What if playing on hope, and not just fear, could improve the effectiveness of prevention campaigns?
The essence of prevention in public health is based on a scheme: to bring about a change in behavior by playing on a negative emotion. Cigarettes cause cancer and promote cardiovascular disease – “smoking kills”. Speed is involved in a third of road accidents – “That day, I killed her”… The examples are innumerable, which all play on the same spring: fear.
The problem with appealing to fear is that if this strategy makes it possible to modify people’s attitudes, or even their intentions, it turns out to be rather ineffective when the actual behavior is measured. People are informed, even convinced, but do not change their actions for all that. This is the syndrome of “good resolution”: the one that fails nine times out of ten.
Glow in the dark
Two American communication researchers have just published an article on the subject, which calls for a different perspective on prevention. If the call to fear is useful, because it makes it possible to draw attention and raise awareness about a public health problem, they believe that another emotional dimension intervenes to bring information to action: l ‘hope.

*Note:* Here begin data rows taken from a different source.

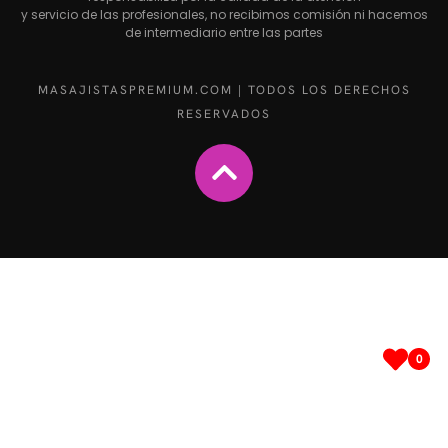
y servicio de las profesionales, no recibimos comisión ni hacemos
de intermediario entre las partes
MASAJISTASPREMIUM.COM | TODOS LOS DERECHOS
RESERVADOS
0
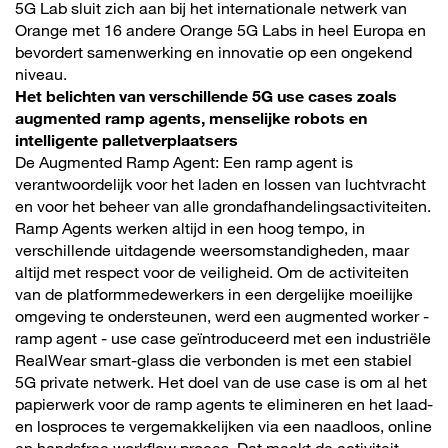
5G Lab sluit zich aan bij het internationale netwerk van
Orange met 16 andere Orange 5G Labs in heel Europa en
bevordert samenwerking en innovatie op een ongekend
niveau.
Het belichten van verschillende 5G use cases zoals
augmented ramp agents, menselijke robots en
intelligente palletverplaatsers
De Augmented Ramp Agent: Een ramp agent is
verantwoordelijk voor het laden en lossen van luchtvracht
en voor het beheer van alle grondafhandelingsactiviteiten.
Ramp Agents werken altijd in een hoog tempo, in
verschillende uitdagende weersomstandigheden, maar
altijd met respect voor de veiligheid. Om de activiteiten
van de platformmedewerkers in een dergelijke moeilijke
omgeving te ondersteunen, werd een augmented worker -
ramp agent - use case geïntroduceerd met een industriële
RealWear smart-glass die verbonden is met een stabiel
5G private netwerk. Het doel van de use case is om al het
papierwerk voor de ramp agents te elimineren en het laad-
en losproces te vergemakkelijken via een naadloos, online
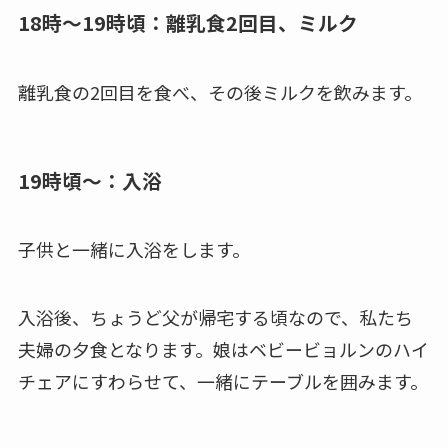
18時～19時頃：離乳食2回目、ミルク
離乳食の2回目を食べ、その後ミルクを飲みます。
19時頃～：入浴
子供と一緒に入浴をします。
入浴後、ちょうど父が帰宅する頃なので、私たち
夫婦の夕食となります。娘はベビービョルンのハイ
チェアにすわらせて、一緒にテーブルを囲みます。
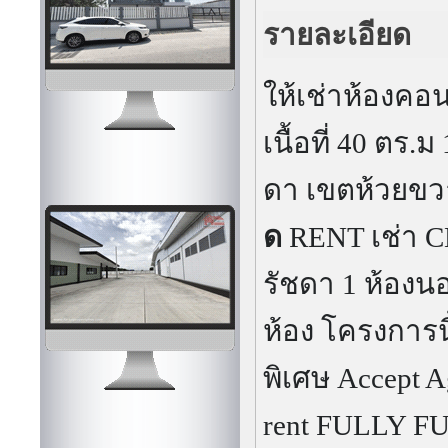
รายละเอียด
ให้เช่าห้อง
เนื้อที่ 40 ตร
ดา เขตห้วยขว
ด
RENT เช่า 
รัชดา 1 ห้อง
ห้อง โครงการนี
พิเศษ
Accept 
rent FULLY 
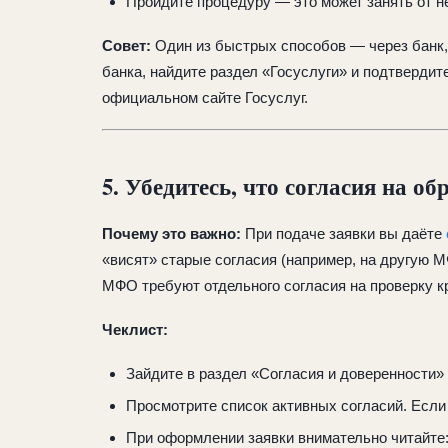
Пройдите процедуру — это может занять от н
Совет:
Один из быстрых способов — через банк, 
банка, найдите раздел «Госуслуги» и подтвердит
официальном сайте Госуслуг.
5. Убедитесь, что согласия на 
Почему это важно:
При подаче заявки вы даёте
«висят» старые согласия (например, на другую М
МФО требуют отдельного согласия на проверку к
Чеклист:
Зайдите в раздел «Согласия и доверенности» 
Просмотрите список активных согласий. Если
При оформлении заявки внимательно читайте:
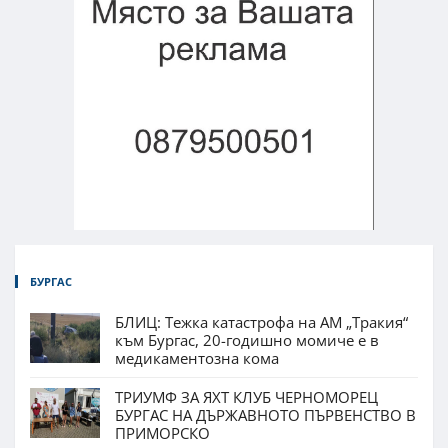
БУРГАС
БЛИЦ: Тежка катастрофа на АМ „Тракия“
към Бургас, 20-годишно момиче е в
медикаментозна кома
ТРИУМФ ЗА ЯХТ КЛУБ ЧЕРНОМОРЕЦ
БУРГАС НА ДЪРЖАВНОТО ПЪРВЕНСТВО В
ПРИМОРСКО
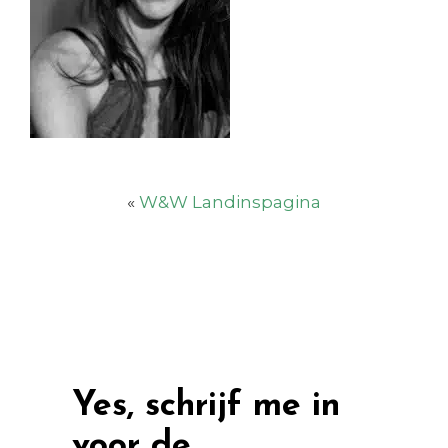
«
W&W Landinspagina
Yes, schrijf me in
voor de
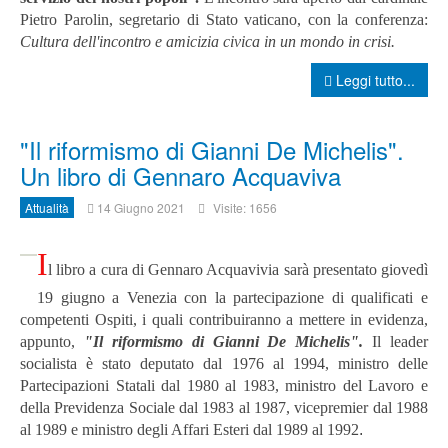
Pietro Parolin, segretario di Stato vaticano, con la conferenza:
Cultura dell'incontro e amicizia civica in un mondo in crisi.
Leggi tutto...
"Il riformismo di Gianni De Michelis".
Un libro di Gennaro Acquaviva
Attualità
14 Giugno 2021
Visite: 1656
I
l libro a cura di Gennaro Acquavivia sarà presentato giovedì
19 giugno a Venezia con la partecipazione di qualificati e
competenti Ospiti, i quali contribuiranno a mettere in evidenza,
appunto,
"Il riformismo di Gianni De Michelis".
Il leader
socialista è stato deputato dal 1976 al 1994, ministro delle
Partecipazioni Statali dal 1980 al 1983, ministro del Lavoro e
della Previdenza Sociale dal 1983 al 1987, vicepremier dal 1988
al 1989 e ministro degli Affari Esteri dal 1989 al 1992
.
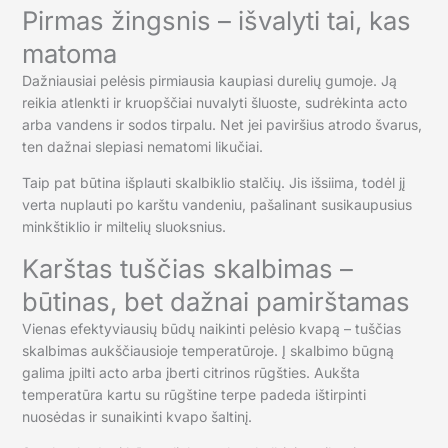
Pirmas žingsnis – išvalyti tai, kas
matoma
Dažniausiai pelėsis pirmiausia kaupiasi durelių gumoje. Ją
reikia atlenkti ir kruopščiai nuvalyti šluoste, sudrėkinta acto
arba vandens ir sodos tirpalu. Net jei paviršius atrodo švarus,
ten dažnai slepiasi nematomi likučiai.
Taip pat būtina išplauti skalbiklio stalčių. Jis išsiima, todėl jį
verta nuplauti po karštu vandeniu, pašalinant susikaupusius
minkštiklio ir miltelių sluoksnius.
Karštas tuščias skalbimas –
būtinas, bet dažnai pamirštamas
Vienas efektyviausių būdų naikinti pelėsio kvapą – tuščias
skalbimas aukščiausioje temperatūroje. Į skalbimo būgną
galima įpilti acto arba įberti citrinos rūgšties. Aukšta
temperatūra kartu su rūgštine terpe padeda ištirpinti
nuosėdas ir sunaikinti kvapo šaltinį.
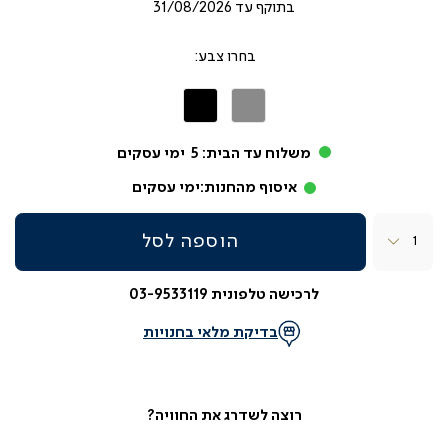
בתוקף עד
31/08/2026
צבע
אפור
שחור
משלוח עד הבית:
5
ימי עסקים
איסוף מהחנות:
ימי עסקים
כמות
הוספה לסל
לרכישה טלפונית 03-9533119
בדיקת מלאי בחנויות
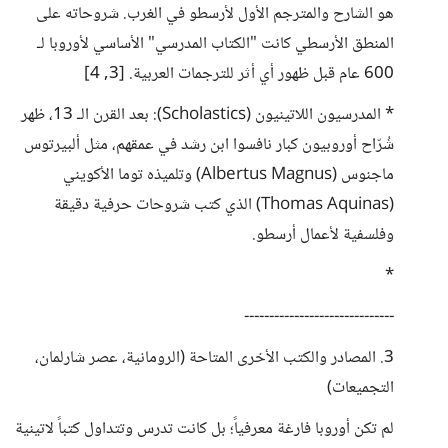
هو الشارح والمترجم الأول لأرسطو في الغرب. شروحاته على
المنطق الأرسطي كانت "الكتاب المدرسي" الأساسي لأوروبا لـ
600 عام قبل ظهور أي أثر للترجمات العربية. [3, 4]
* المدرسيون اللاتينيون (Scholastics): بعد القرن الـ 13، ظهر
شُرّاح أوروبيون كبار نافسوا ابن رشد في عمقهم، مثل ألبيرتوس
ماجنوس (Albertus Magnus) وتلميذه توما الأكويني
(Thomas Aquinas) الذي كتب شروحات حرفية دقيقة
وفلسفية لأعمال أرسطو.
*
------------------------------
3. المصادر والكتب الأخرى المتاحة (الرومانية، عصر شارلمان،
التجميعات)
لم تكن أوروبا فارغة معرفياً؛ بل كانت تدرس وتتداول كتباً لاتينية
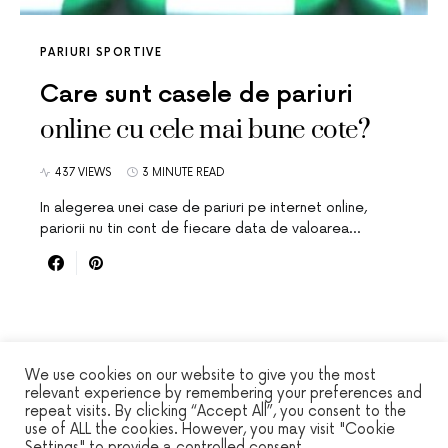
PARIURI SPORTIVE
Care sunt casele de pariuri
online cu cele mai bune cote?
437 VIEWS
3 MINUTE READ
In alegerea unei case de pariuri pe internet online,
pariorii nu tin cont de fiecare data de valoarea…
We use cookies on our website to give you the most
relevant experience by remembering your preferences and
repeat visits. By clicking “Accept All”, you consent to the
WINSEC
use of ALL the cookies. However, you may visit "Cookie
Settings" to provide a controlled consent.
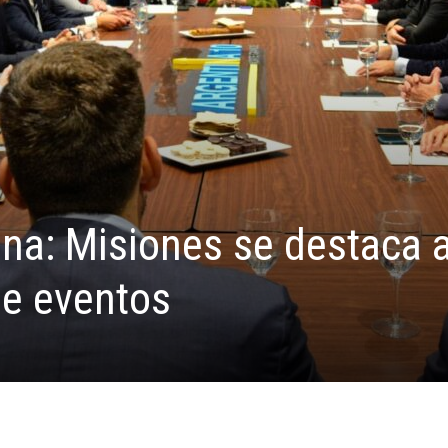
na: Misiones se destaca 
de eventos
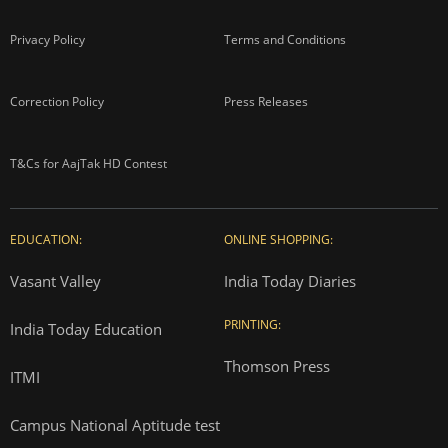
Privacy Policy
Terms and Conditions
Correction Policy
Press Releases
T&Cs for AajTak HD Contest
EDUCATION:
ONLINE SHOPPING:
Vasant Valley
India Today Diaries
PRINTING:
India Today Education
Thomson Press
ITMI
Campus National Aptitude test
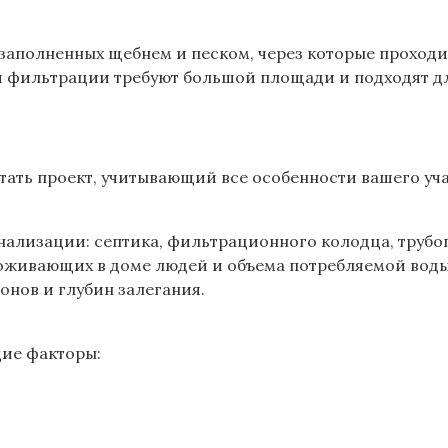
заполненных щебнем и песком, через которые проходит
я фильтрации требуют большой площади и подходят для
ать проект, учитывающий все особенности вашего учас
ализации: септика, фильтрационного колодца, трубоп
проживающих в доме людей и объема потребляемой воды
онов и глубин залегания.
ие факторы:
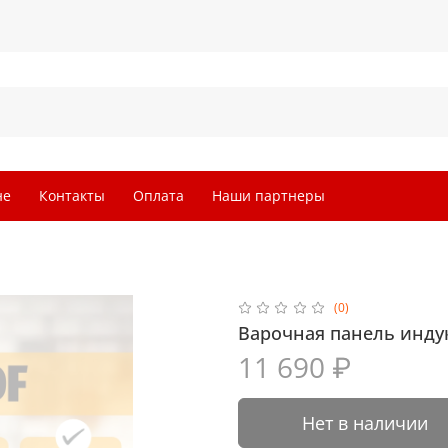
не
Контакты
Оплата
Наши партнеры
(0)
Варочная панель инду
11 690 ₽
Нет в наличии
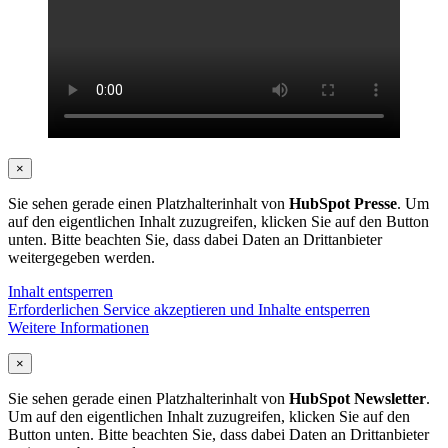
×
Sie sehen gerade einen Platzhalterinhalt von
HubSpot Presse
. Um
auf den eigentlichen Inhalt zuzugreifen, klicken Sie auf den Button
unten. Bitte beachten Sie, dass dabei Daten an Drittanbieter
weitergegeben werden.
Inhalt entsperren
Erforderlichen Service akzeptieren und Inhalte entsperren
Weitere Informationen
×
Sie sehen gerade einen Platzhalterinhalt von
HubSpot Newsletter
.
Um auf den eigentlichen Inhalt zuzugreifen, klicken Sie auf den
Button unten. Bitte beachten Sie, dass dabei Daten an Drittanbieter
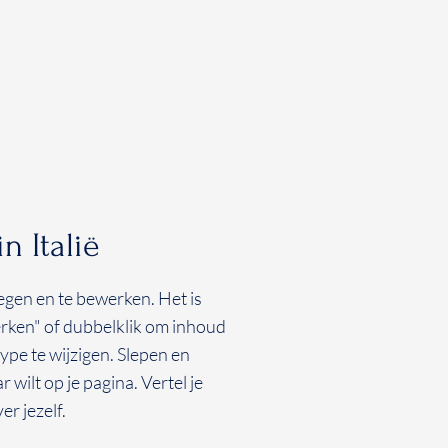
 Italië
oegen en te bewerken. Het is
erken" of dubbelklik om inhoud
type te wijzigen. Slepen en
 wilt op je pagina. Vertel je
er jezelf.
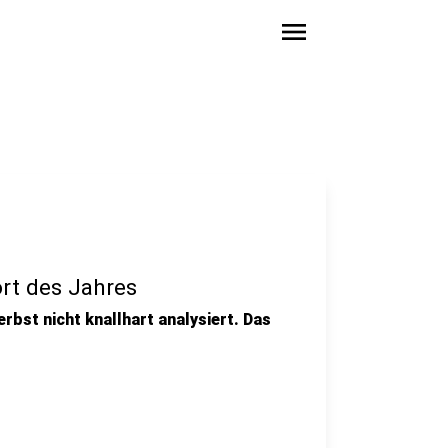
menu
rt des Jahres
erbst nicht knallhart analysiert. Das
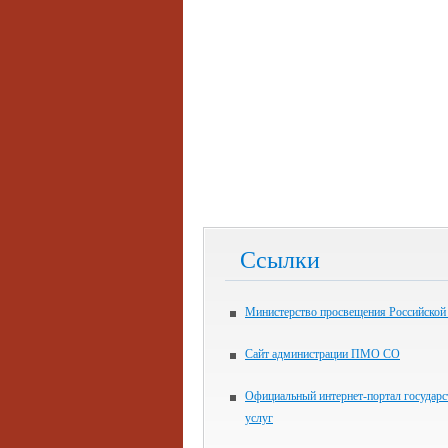
Ссылки
Министерство просвещения Российской
Сайт администрации ПМО СО
Официальный интернет-портал государ
услуг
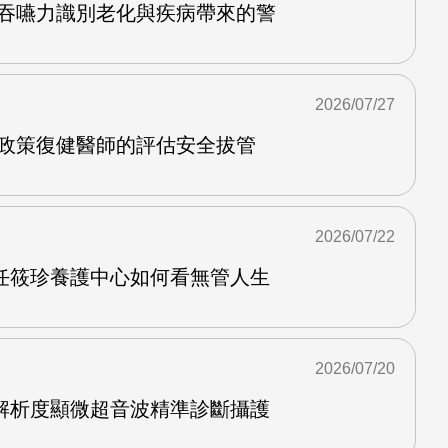
護吞嚥力識別老化與疾病帶來的警
2026/07/27
管政策復健醫師的評估安全拔管
2026/07/22
任筱珍養護中心如何看無管人生
2026/07/20
解析度顯微超音波精準診斷攝護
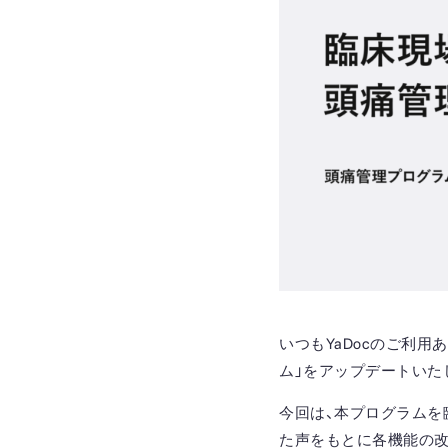
いつもYaDocのご利
ム」をアップデートいた
今回は、本プログラムを
た声をもとに各機能の改善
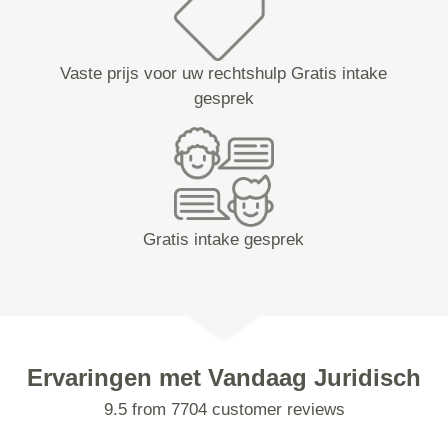
Vaste prijs voor uw rechtshulp Gratis intake
gesprek
Gratis intake gesprek
Ervaringen met Vandaag Juridisch
9.5 from 7704 customer reviews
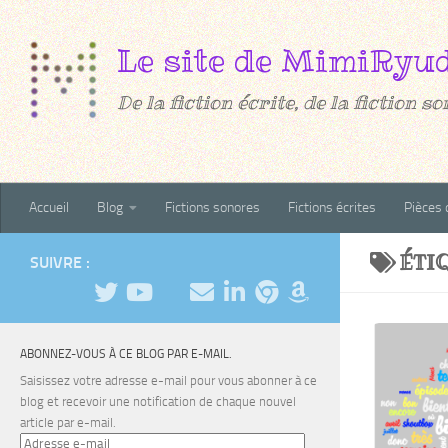
Au dessous du contenu
De la fiction écrite, de la fiction son
Accueil
Blog
Fictions sonores
Fictions écrites
Pièces 
ÉTI
SUIVRE :
ABONNEZ-VOUS À CE BLOG PAR E-MAIL.
Saisissez votre adresse e-mail pour vous abonner à ce
blog et recevoir une notification de chaque nouvel
article par e-mail.
Adresse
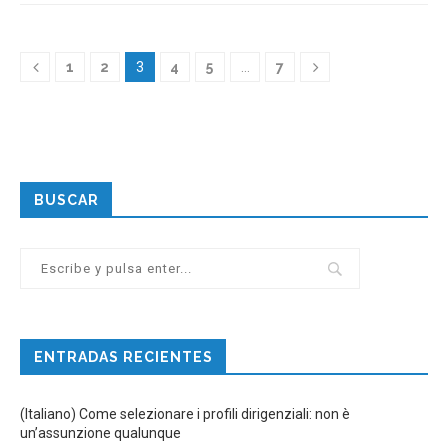
1
2
3
4
5
…
7
BUSCAR
ENTRADAS RECIENTES
(Italiano) Come selezionare i profili dirigenziali: non è
un’assunzione qualunque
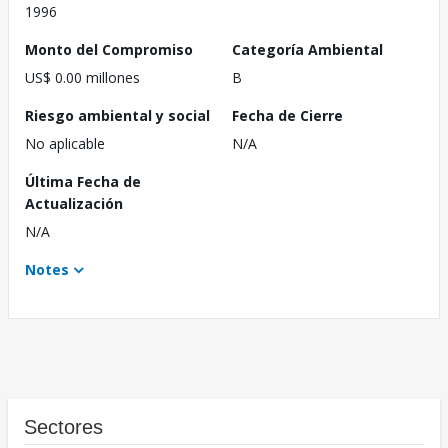
1996
Monto del Compromiso
Categoría Ambiental
US$ 0.00 millones
B
Riesgo ambiental y social
Fecha de Cierre
No aplicable
N/A
Última Fecha de
Actualización
N/A
Notes
Sectores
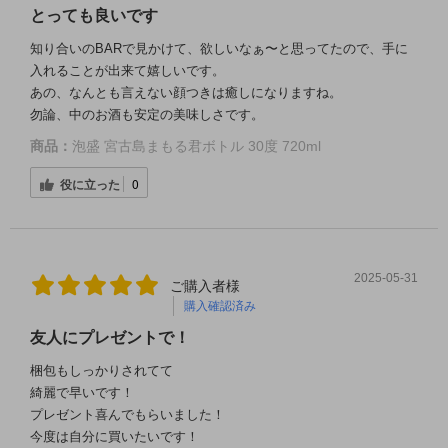
とっても良いです
知り合いのBARで見かけて、欲しいなぁ〜と思ってたので、手に
入れることが出来て嬉しいです。
あの、なんとも言えない顔つきは癒しになりますね。
勿論、中のお酒も安定の美味しさです。
商品：
泡盛 宮古島まもる君ボトル 30度 720ml
役に立った
0
2025-05-31
ご購入者様
購入確認済み
友人にプレゼントで！
梱包もしっかりされてて
綺麗で早いです！
プレゼント喜んでもらいました！
今度は自分に買いたいです！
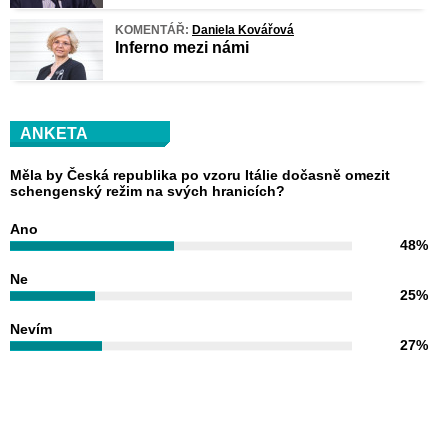
KOMENTÁŘ:
Daniela Kovářová
Inferno mezi námi
ANKETA
Měla by Česká republika po vzoru Itálie dočasně omezit
schengenský režim na svých hranicích?
Ano
48%
Ne
25%
Nevím
27%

In order to assess their hypotheses on the role of hope, the researchers devised two experiments. In one of them, 382 students must have watched an awareness video about melanoma (edited to evoke a classic fear appeal), then answer a series of questions about the feelings they had felt. A week later, subjects were asked to indicate whether they had adopted preventive behaviors: putting on sunscreen, checking for suspicious moles, etc.
It turned out that adopting effective preventive behavior was predicted by two emotional dimensions during the viewing: fear, which is not very surprising, but also hope. The two emotions also played a role of similar magnitude.
The stick and the carrot
These elements consolidate the researchers in their conviction: to succeed, the call to fear must be mixed with a hint of hope. “When we communicate on health, it is not enough to talk to people, or only to inform them, we have to motivate them, and emotions are very good sources of motivation”, explains Jessica Myrick (Penn State). “You have to imagine hope and fear as the carrot and the stick”, adds Robin Nabi (UC Santa Barbara).
It remains to assess the call for hope in real prevention campaigns. And the researchers suggest a few avenues: focusing on possible gains (in terms of health), presenting situations in terms of opportunities (rather than risk), or even showing attractive people getting what they want … Soon anti-smoking campaigns in the form of car advertisements?